Рин снова уложил Жульетт на спину, и она, дрожа от неуверенности, желания и предвкушения, позволила ему устроиться между её ног. Рин был таким большим, сильным и твёрдым. И всё же, казалось, сейчас у неё не меньше власти, чем у него. Для совершенства этому моменту не хватало лишь одного. Поэтому когда Рин навис над ней, Жульетт обхватила его лицо ладонями, притянула к себе и коснулась губами его рта в первом настоящем поцелуе.
Обнажённая и дрожащая, она целовала мужчину, который скоро войдёт в неё. Сперва поцелуй был мягким, почти осторожным, а потом Рин начал отвечать. Возможно, он тоже целовался впервые. Она не знала. Чего-то не знать оказалось очень приятно. Этот поцелуй и эта ночь предназначались для тела. Только для тела.
Она лизнула кончиком языка губу Рина, он ответил ей тем же. Её бедра нежно качнулись к нему, и его восставшая плоть слегка ткнулась в неё. Этого давления оказалось достаточно, чтобы Жульетт затрепетала, и низ её живота напрягся. Она углубила поцелуй, снова запустила пальцы в его волосы и крепко сжала.
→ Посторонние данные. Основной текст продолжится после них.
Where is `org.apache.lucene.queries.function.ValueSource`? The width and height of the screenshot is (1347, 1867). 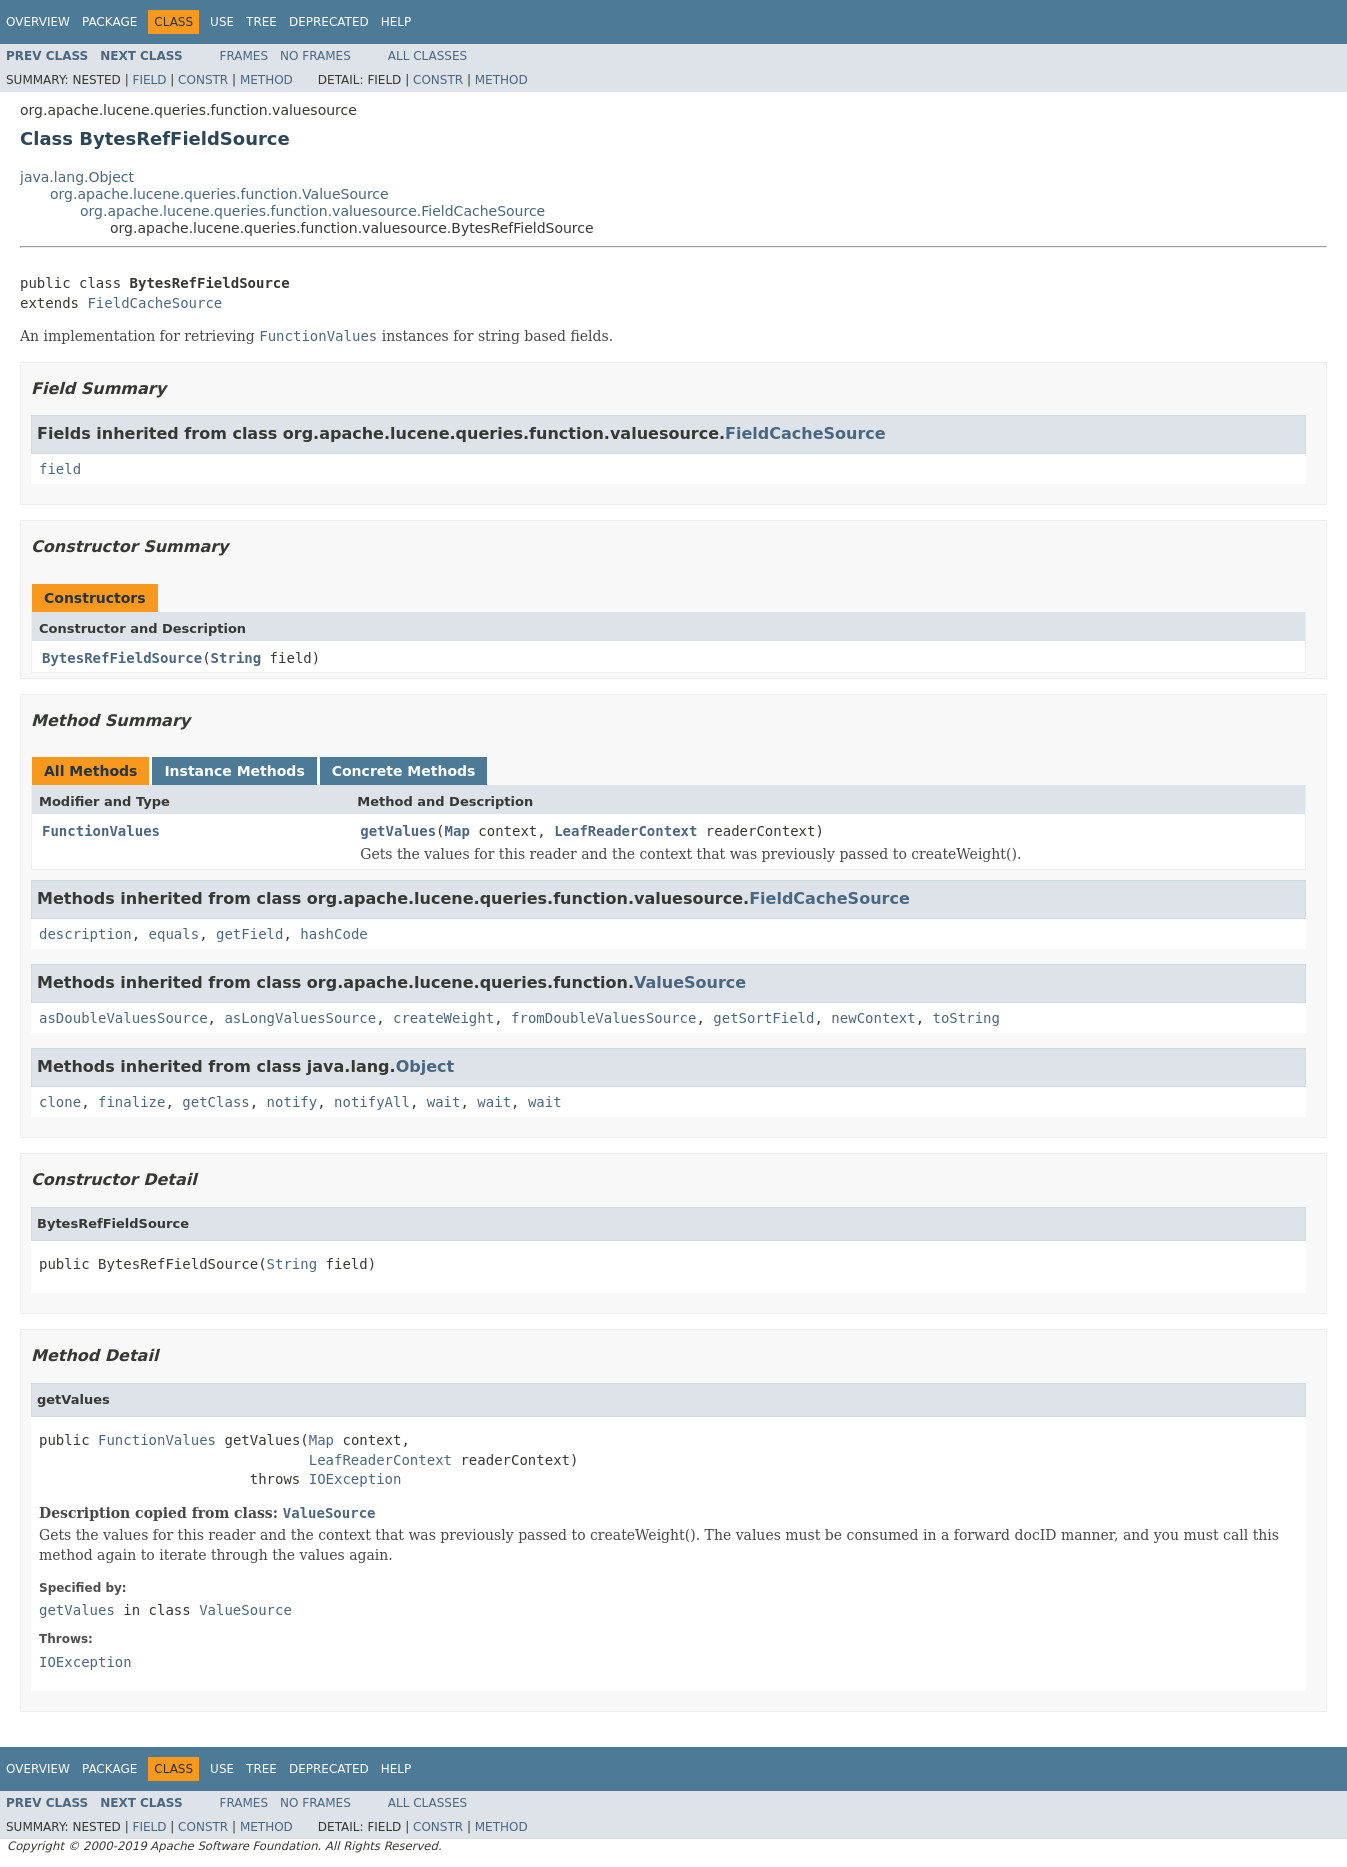
org.apache.lucene.queries.function.ValueSource is located at coordinates (219, 194).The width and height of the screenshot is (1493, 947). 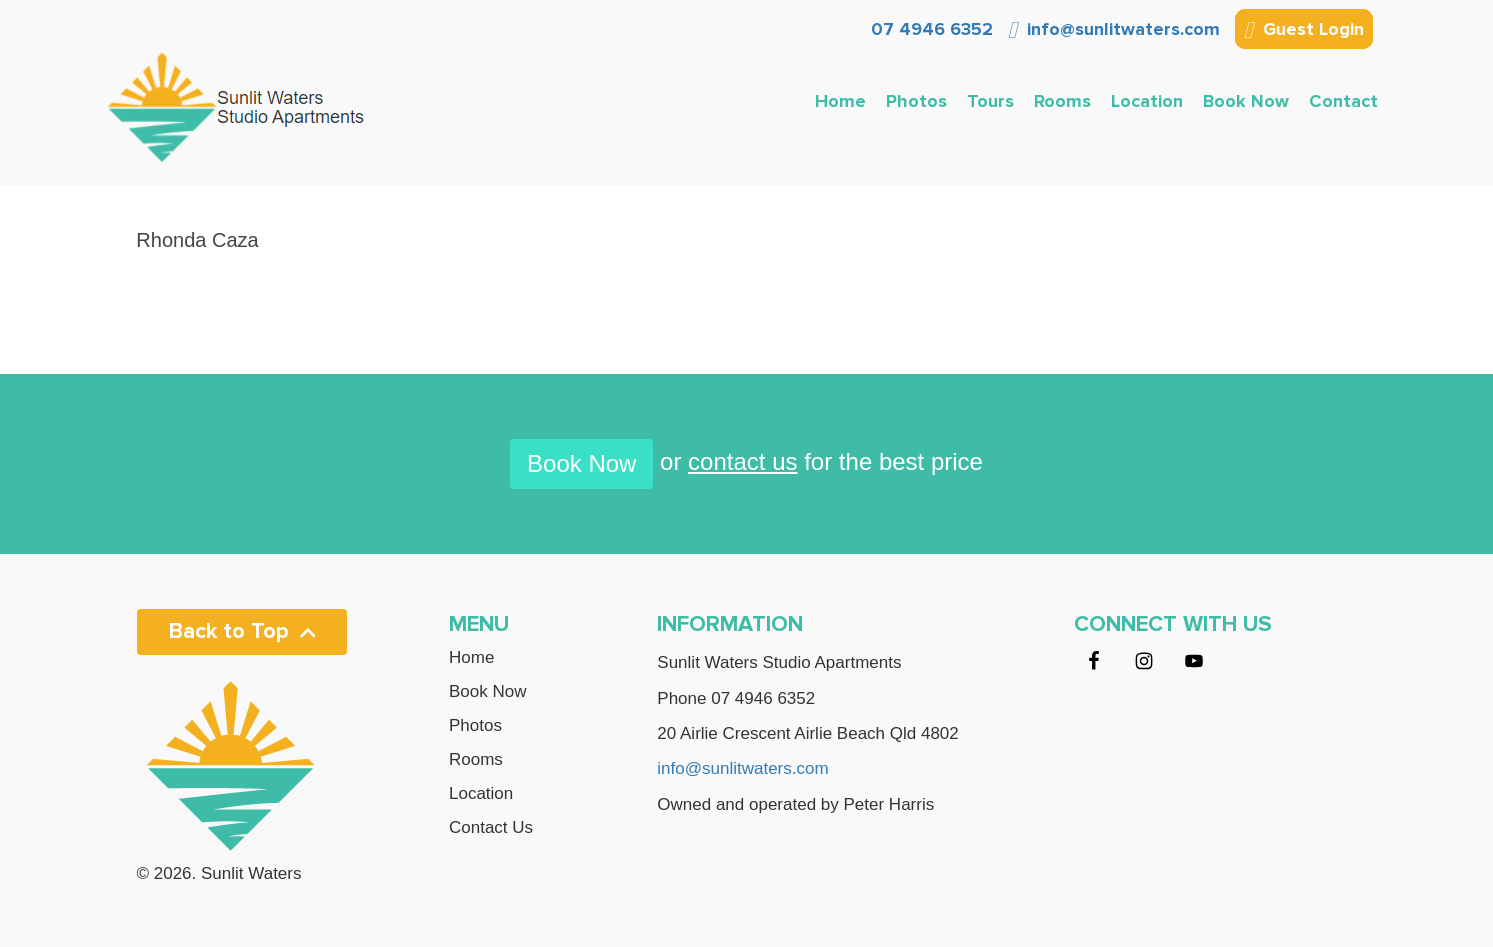 I want to click on Back to Top, so click(x=242, y=631).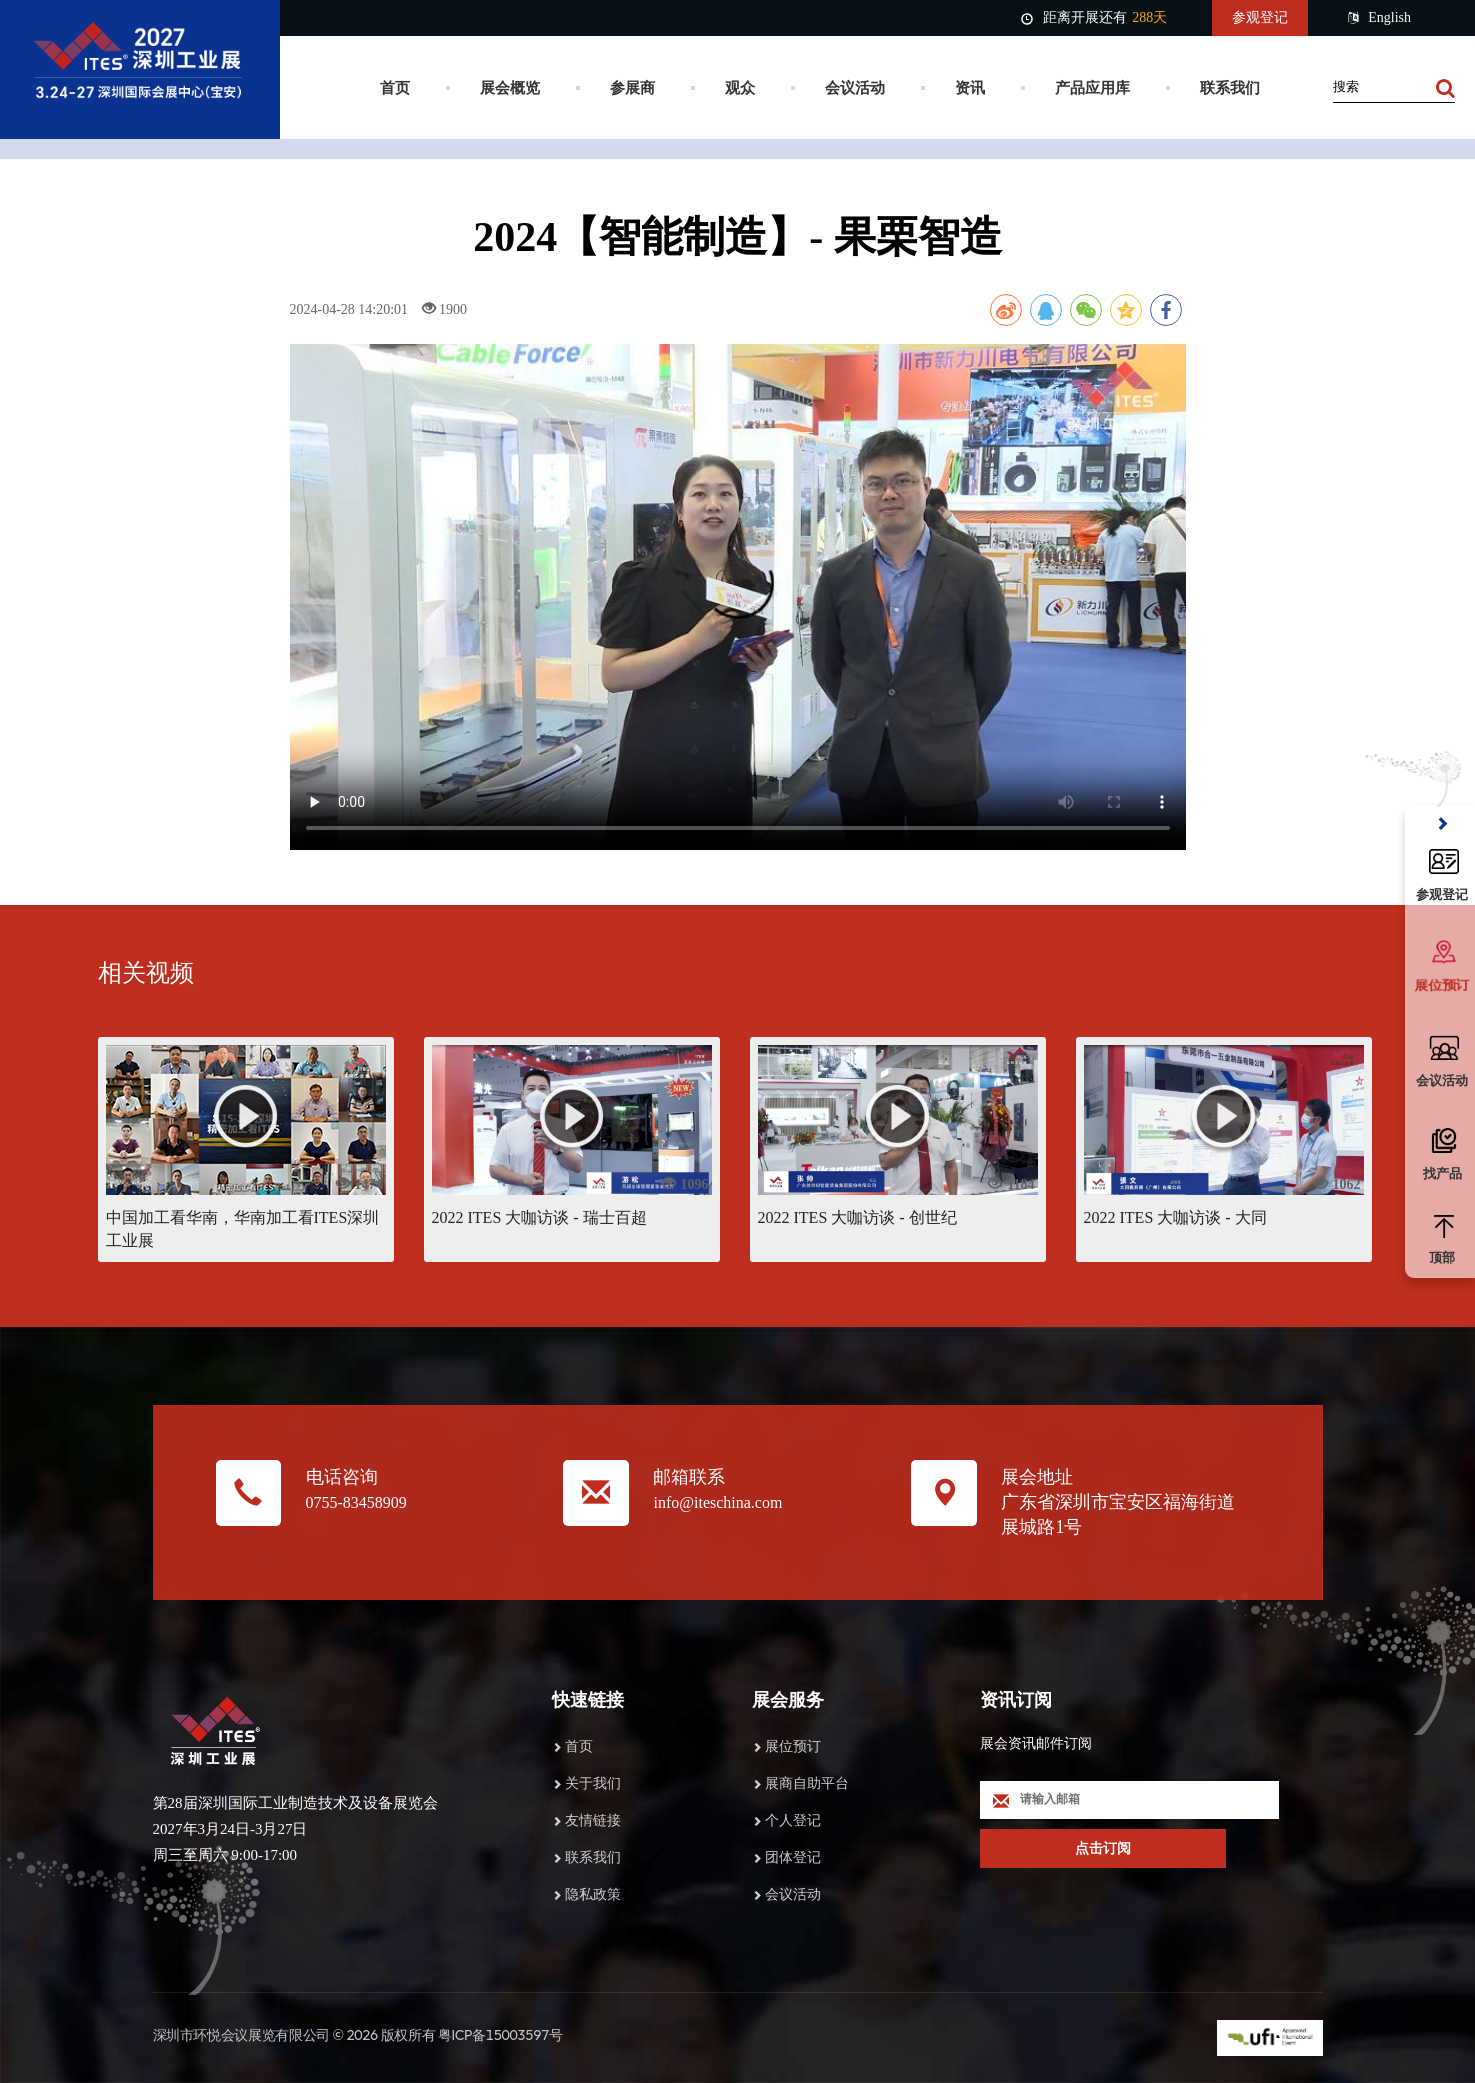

Жульетт знала, что уже не та похищенная против воли женщина, которая отправилась в это путешествие. Она изменилась. Её застенчивость и мягкость развеялись. Нет, не исчезли, но отступили, отброшенные здесь, в этой стране, где подобные качества были не нужны. Словно внутри неё дремала дикость, о существовании которой никто никогда не подозревал, но которая пробудилась от прикосновения Рина. От его вкуса.
Жульетт была животным. Каждой своей частицей, как и нависший над ней мужчина.
Он входил в неё медленно, постепенно. Жульетт затаила дыхание, ожидая когда тело приспособится к Рину, чувствуя как слились воедино боль и наслаждение, изумление и страх, и знала, что никогда не забудет этот момент. Её сердце стучало в бешеном темпе, дыхание застревало в груди. Рин толкнулся в неё, и они стали одним целым.
Интуитивно она хотела большего, хотя здравый смысл говорил, что это просто невозможно. Но сегодня ночью инстинкт взял верх над здравым смыслом.